TRIBUNNEWS.COM - Perdana Menteri Kanada, Justin Trudeau resmi mengumumkan pengunduran dirinya pada hari Senin (6/1/2025) setelah hampir satu dekade menjabat.
Pria berusia 53 tahun itu mengatakan ia akan mengundurkan diri sebagai Perdana Menteri dan juga pemimpin Partai Liberal.
Berbicara kepada wartawan di depan kediamannya di Rideau Cottage, di ibu kota negara, Ottawa, ia mengatakan alasan dirinya mengunduekan diri karena adanya tekanan dari internal.
Menurutnya, pengunduran diri ini merupakan langkah yang tepat untuk masa depan warga Kanada.
"Saya tidak mudah menyerah saat menghadapi pertikaian, terutama pertikaian yang sangat penting bagi partai dan negara kita. Namun, saya melakukan pekerjaan ini karena kepentingan warga Kanada dan kesejahteraan demokrasi" adalah "sesuatu yang saya junjung tinggi," kata Trudeau, dikutip dari AP News.
Dengan keputusan ini, Trudeau mengatakan ini akan memungkinkan partainya memilih pemimpin baru saat ia menangguhkan parlemen hingga Maret karena kebuntuan politik.
"Pagi ini, saya sampaikan kepada gubernur jenderal bahwa kita perlu sidang parlemen baru," katanya.
"Beliau telah mengabulkan permintaan ini, dan DPR sekarang akan ditunda hingga 24 Maret," tambahnya, dikutip dari CBS News.
Ia berharap dengan terpilihnya PM dan pemimpin Partai Liberal baru akan dapat membawa kabar gembira bagi warga Kanada.
"Perdana menteri baru dan pemimpin Partai Liberal akan membawa nilai-nilai dan cita-citanya ke pemilihan berikutnya.

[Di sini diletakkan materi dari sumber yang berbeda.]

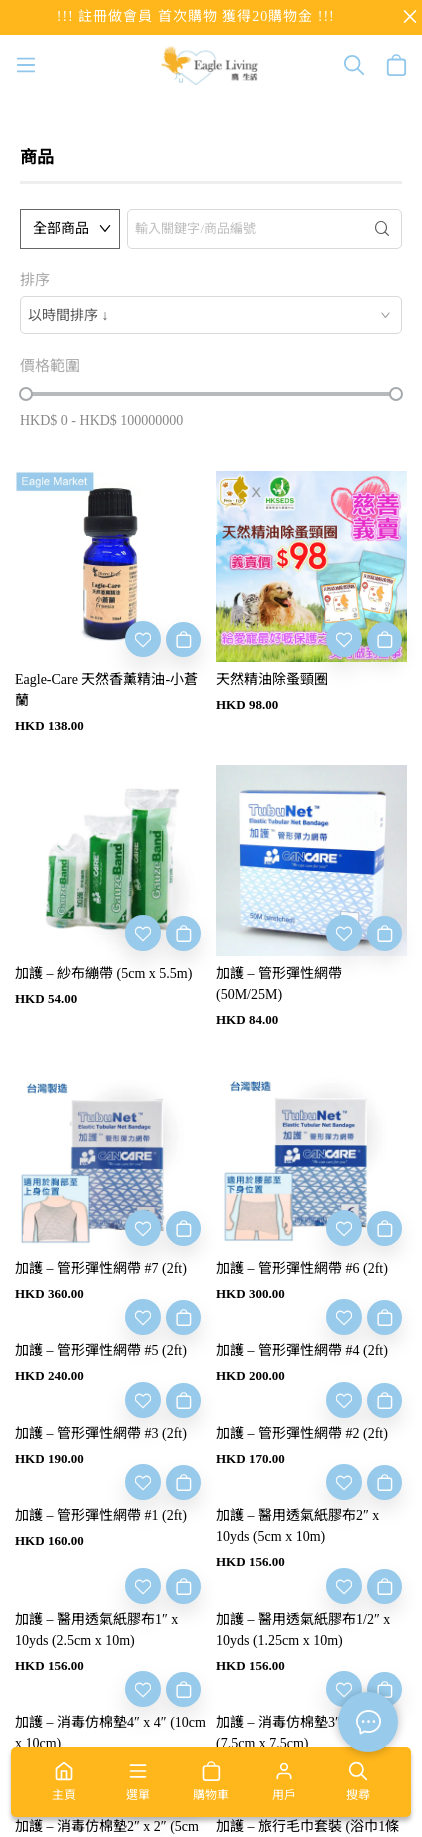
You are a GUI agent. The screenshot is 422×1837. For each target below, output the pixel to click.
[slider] (26, 394)
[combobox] (211, 315)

Saya gembira melihat proses itu berlangsung dalam beberapa bulan mendatang," katanya, dikutip dari Sky News.
Trudeau berencana untuk tetap menjabat sebagai perdana menteri hingga pemimpin baru Partai Liberal terpilih.
Keputusan Trudeau ini bertepatan dengan meningkatnya kekacauan dalam pemerintahannya yang ditandai dengan kepergian mendadak menteri keuangannya.
Baca juga: PM Kanada Justin Trudeau Diberitakan Segera Umumkan Pengunduran Diri
Setelah menteri keuangan Chrystia Freeland mengundurkan diri, Trudeau mendapat tekanan dari internal.
Partai mengalami perdebatan karena perbedaan pendapat kebijakan, termasuk mengenai cara menangani kemungkinan tarif AS yang dikenakan oleh pemerintahan Donald Trump yang baru.